Der Tag des großen Aufräumens
Der starke Regen kam punktuell, kurz und kräftig. Besonders betroffen war Westerngrund. Dort quoll der Westernbach so stark an, dass die Brücke in Unterwestern die Massen nicht mehr fassen konnte und in der Lindenstraße das Wasser etwa 75 Zentimeter hoch stand.
»Überall hängt noch Treibholz. Es wird bestimmt eine Woche dauern, bis alles aufgeräumt ist«, sagt Bürgermeister Josef Kilgenstein. Aber die Gemeinde hatte Glück im Unglück, denn Straßen und Brücken sind in Ordnung.
»Wir haben fest geschlafen. Erst gegen 6 Uhr kam der erste Anruf, dass die Feuerwehr schon seit 2 Uhr im Einsatz ist und Wasser aus den Kellern pumpt«, schildert der Rathauschef.

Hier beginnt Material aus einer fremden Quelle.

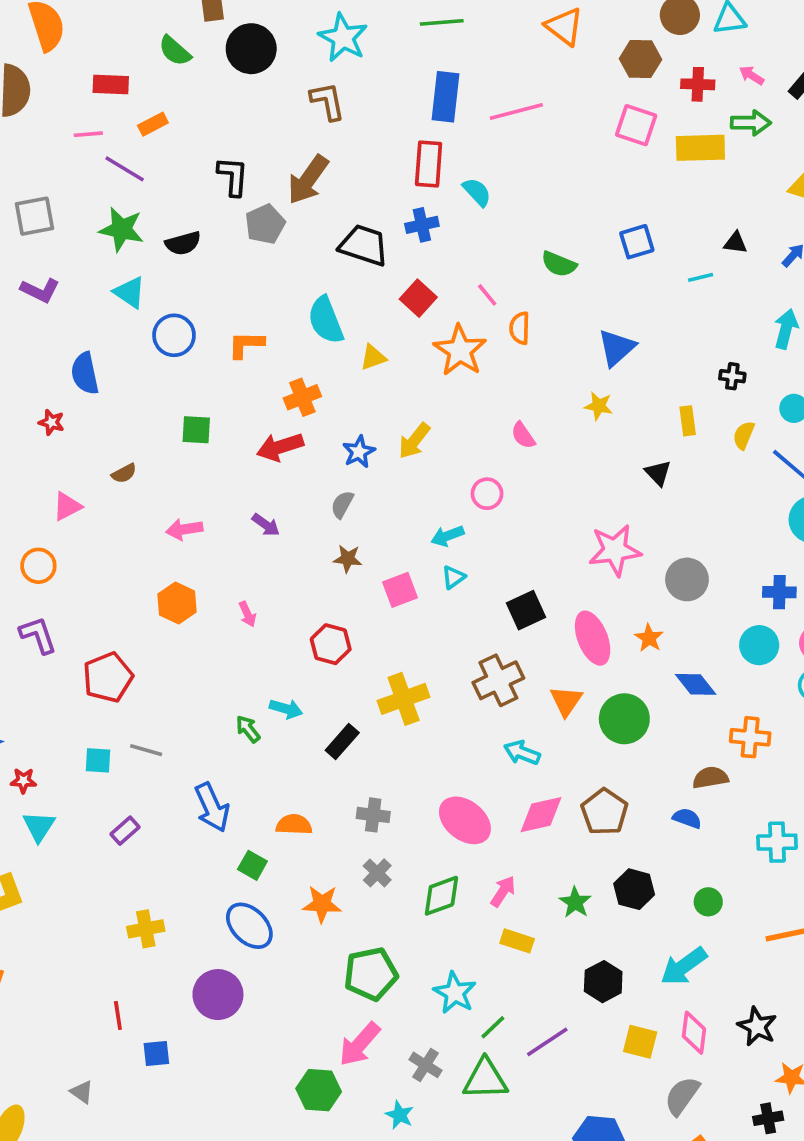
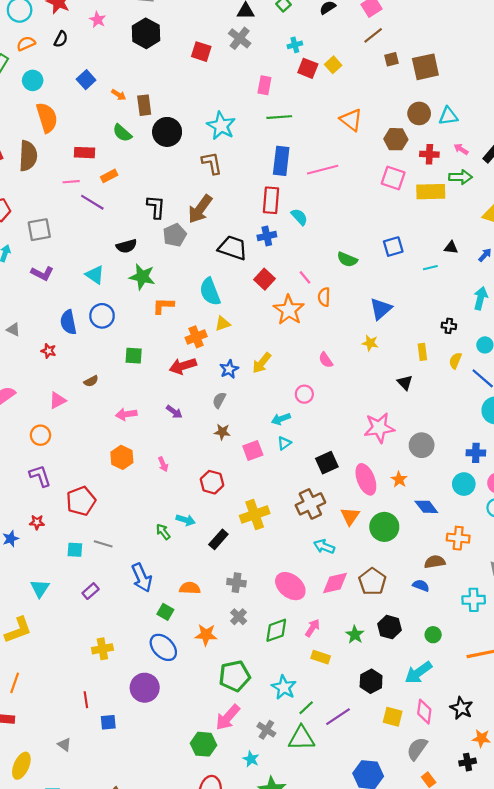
green star: (122, 229) -> (142, 277), moved
blue circle: (174, 335) -> (102, 316), moved
yellow triangle: (373, 357) -> (223, 324), moved
red star: (23, 781) -> (37, 522), moved

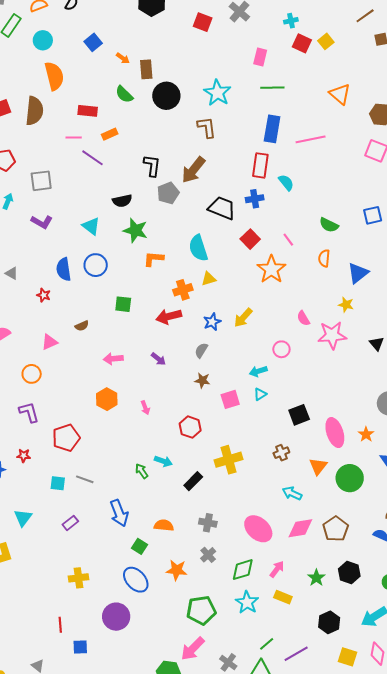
orange semicircle: (324, 297) -> (324, 258), moved
pink star: (379, 428) -> (332, 335), moved
brown cross: (310, 504) -> (281, 453), size x0.6
cyan star: (284, 687) -> (247, 602), moved

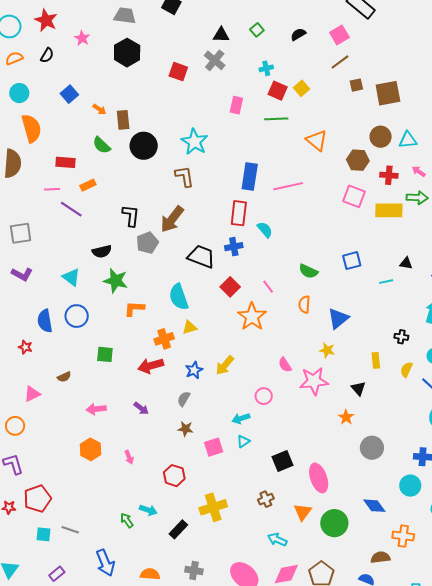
green line: (272, 88) -> (276, 119), moved
orange star: (366, 434) -> (346, 417), moved
red pentagon: (66, 438) -> (37, 499), moved

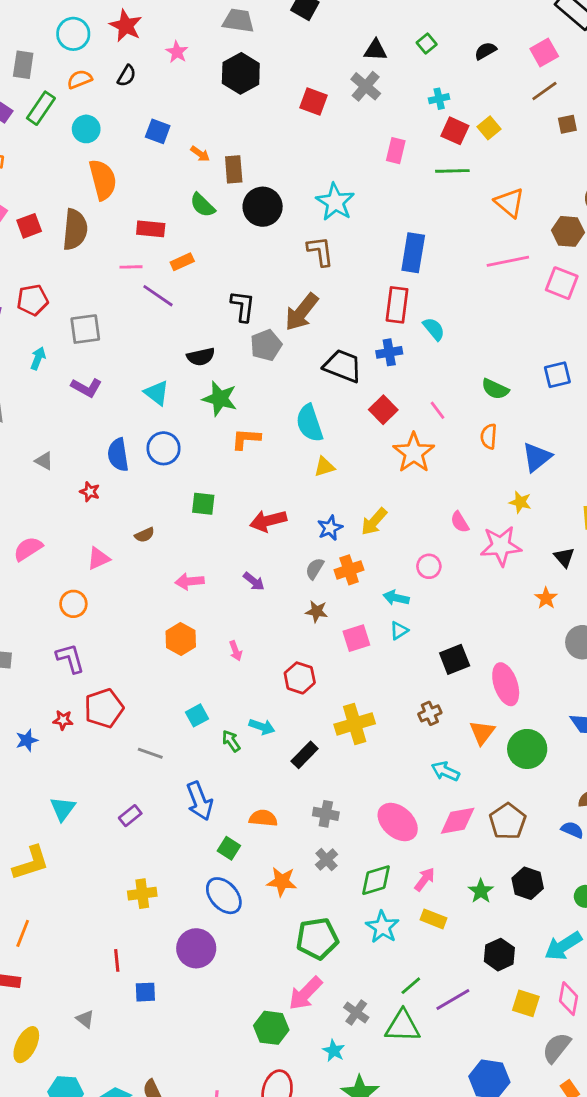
blue square: (69, 94) -> (158, 131), turned -30
pink line: (288, 186) -> (508, 261), moved
orange cross: (164, 339) -> (349, 570), moved
cyan arrow: (241, 418) -> (396, 598), turned 30
cyan square: (44, 534) -> (197, 715), moved, turned -35

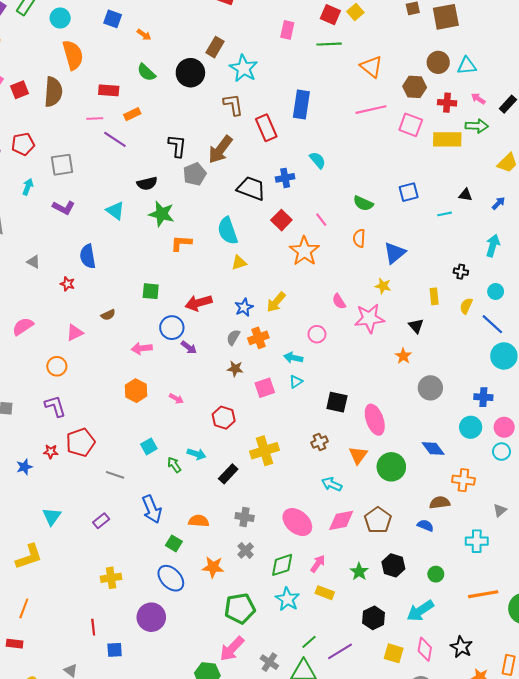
brown rectangle: (234, 169) -> (215, 47), moved, turned 36
red rectangle: (397, 305) -> (266, 128), moved, turned -30
blue circle: (164, 448) -> (172, 328), moved
pink arrow: (236, 651) -> (176, 399), turned -40
black square: (455, 659) -> (337, 402), turned 35

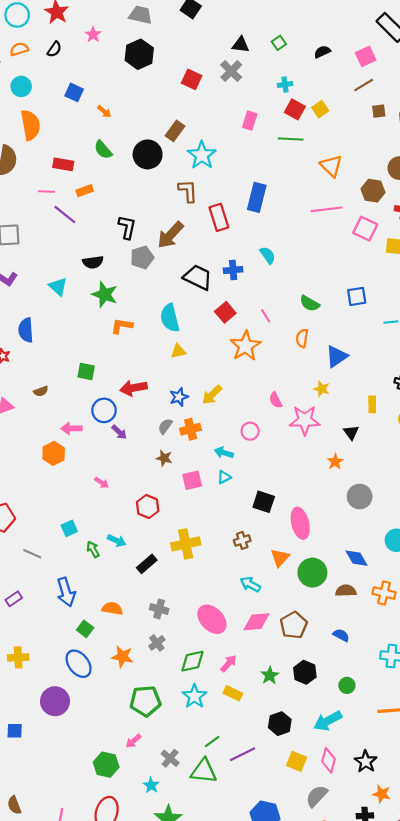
orange hexagon: (136, 391) -> (54, 453), moved
brown semicircle: (440, 503) -> (346, 591), moved
pink arrow: (232, 649) -> (133, 741), size x0.6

Gestern suchte Kilgenstein viele Geschädigte auf, um sich ein Bild zu machen. Die Gemeinde will, soweit es ihr möglich ist - finanziell beteiligen.
Viele Privatleute sind in Westerngrund betroffen, aber auch Gewerbetreibende blieben nicht verschont. In der Gaststätte von Jürgen Ries sind die gesamten Lebensmittelvorräte unbrauchbar. Waschmaschine, Trockner, Kühlschränke und Gefriertruhen sind kaputt. Den Schaden beziffert er auf etwa 15 000 Euro, zumal nachts eine Spezialfirma das Heizöl absaugen musste.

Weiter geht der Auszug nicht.